The Karhal and Kishni constituencies, dominated by Yadav and Muslim voters, are loyal to Mr. Akhilesh, says S.K.S. Yadav, the principal of National PG College, who recalls meeting Mulayam for the first time when he was a professor at Meerut College. “At a rally attended by over 10,000 people, Mulayam pointed at a man in the crowd and called him up on stage. He then addressed him by his name and asked how he managed to travel the long distance from Mainpuri to Meerut. He could identify people even in a crowd of thousands,” he says.

However, an SP worker says Mulayam’s son and daughter-in-law neither have their ear to the ground nor have similar affection for Mainpuri. He attributes the party’s recent bypoll defeat in Azamgarh, another stronghold of the party, to Mr. Akhilesh’s overconfidence. Mr. Subhash Chandra says the SP chief won’t repeat the mistake in Mainpuri. “We have told Akhilesh not to be overconfident and not to leave the ground,” he says.

‘Dynastic politics’

Meanwhile, the Opposition has accused the late SP founder of nepotism. “The Samajwadi Party has always used Mainpuri to kick off the careers of Mulayam’s sons and nephews. Mainpuri will not be fooled by parivarwaad (dynastic politics) anymore,” says Jaiveer Singh, State Tourism Minister and MLA from Mainpuri (Sadar).

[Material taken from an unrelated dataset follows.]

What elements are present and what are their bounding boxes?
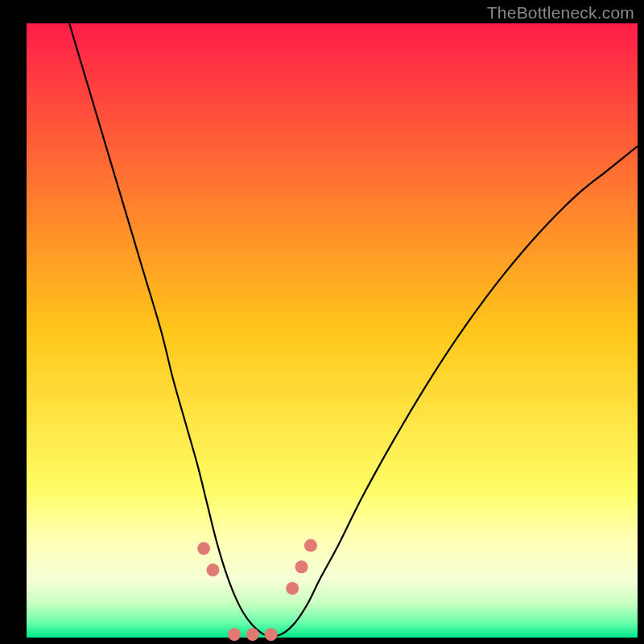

According to the Opposition, Mulayam had been fielding his family members from Manipuri and the neighbouring districts of Etawah, Etah, Firozabad, Kannauj, and even Sambhal and Azamgarh. Mulayam’s nephew Dharmendra Yadav and grandson Tej Pratap Yadav started their political careers from Mainpuri. Ms. Dimple was picked to contest from Firozabad, which she lost in 2009, but managed to win Kannauj in 2014. Akhilesh too was an MLC from Kannauj. Mulayam also paved the political path for his cousin brother Ram Gopal Yadav and nephew Akshay Yadav. 

Dinesh Katiyar, a lawyer in Mainpuri, says Bhongaon, a constituency dominated by Lodhis and Yadavs, where the BJP’s Ram Naresh Agnihotri is the sitting MLA, will vote in Mr. Shakya’s favour. In Mainpuri (city), too, upper caste voters are fed up with the SP’s “hooliganism” and are looking for change, he says.

“Even after winning from Mainpuri, whatever Mulayam did was for his home town, Saifai,” says septuagenarian wrestler Shri Krishna Yadav. He says Saifai has a medical college, air strip, international cricket stadium, VVIP guest house, proper roads, well-developed markets, colleges and recreational centres, while Mainpuri has had to be contended with just road connectivity to Lucknow, an engineering college and construction of a few swanky government buildings. 

Shivpal welcome: BJP

Deputy Chief Minister and BJP leader Keshav Prasad Maurya recently said Mr. Shivpal is “welcome” if he ensures Mr. Shakya’s victory. After meeting with Mr. Akhilesh and Ms. Dimple earlier this week, however, Mr. Shivpal gave his assurance to campaign for the family’s bahu (daughter-in-law) and protect its traditional seat.

A source in the Samajwadi Party said Mr. Shivpal wanted the Mainpuri ticket for himself and would have left Jaswantnagar for his son, whose political career is yet to kick-off. “Akhilesh refused his uncle’s proposal. So, if you think that those pictures on social media portraying them as a happy family are true, you might be wrong,” says Durvesh Singh Yadav, a social worker, who claims that the key to victory in the Mainpuri Lok Sabha bypoll is Jaswantnagar, the seat from where Mulayam started his political career.